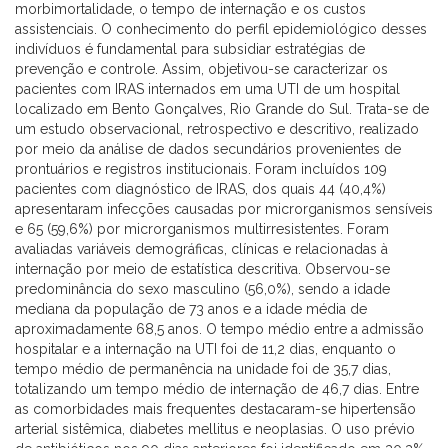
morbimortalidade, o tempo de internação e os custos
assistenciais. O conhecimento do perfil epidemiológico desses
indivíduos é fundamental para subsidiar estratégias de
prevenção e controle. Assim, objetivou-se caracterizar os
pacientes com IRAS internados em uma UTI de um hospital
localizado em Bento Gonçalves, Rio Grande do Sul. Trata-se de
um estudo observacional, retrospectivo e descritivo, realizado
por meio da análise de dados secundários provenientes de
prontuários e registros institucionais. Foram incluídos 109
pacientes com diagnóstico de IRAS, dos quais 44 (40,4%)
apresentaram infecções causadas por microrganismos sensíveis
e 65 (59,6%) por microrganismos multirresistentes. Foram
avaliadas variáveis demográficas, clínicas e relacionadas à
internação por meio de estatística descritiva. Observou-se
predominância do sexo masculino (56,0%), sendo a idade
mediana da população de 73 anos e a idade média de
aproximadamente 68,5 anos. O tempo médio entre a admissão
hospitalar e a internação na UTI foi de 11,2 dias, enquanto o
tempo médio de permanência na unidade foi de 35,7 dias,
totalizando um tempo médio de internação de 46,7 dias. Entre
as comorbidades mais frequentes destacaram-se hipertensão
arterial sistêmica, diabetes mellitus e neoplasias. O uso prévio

★ ★ ★

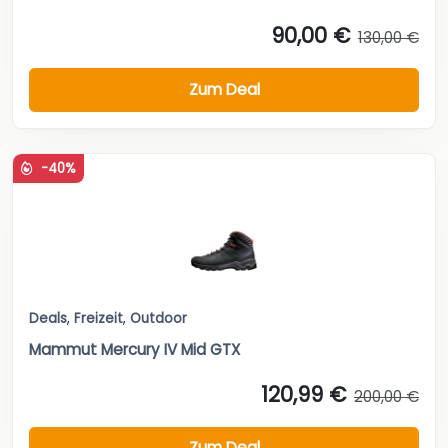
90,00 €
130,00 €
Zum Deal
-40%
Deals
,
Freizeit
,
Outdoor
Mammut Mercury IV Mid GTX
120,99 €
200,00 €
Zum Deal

★ ★ ★

Go through the listing above and copy each line that contains "médio".

aproximadamente 68,5 anos. O tempo médio entre a admissão
tempo médio de permanência na unidade foi de 35,7 dias,
totalizando um tempo médio de internação de 46,7 dias. Entre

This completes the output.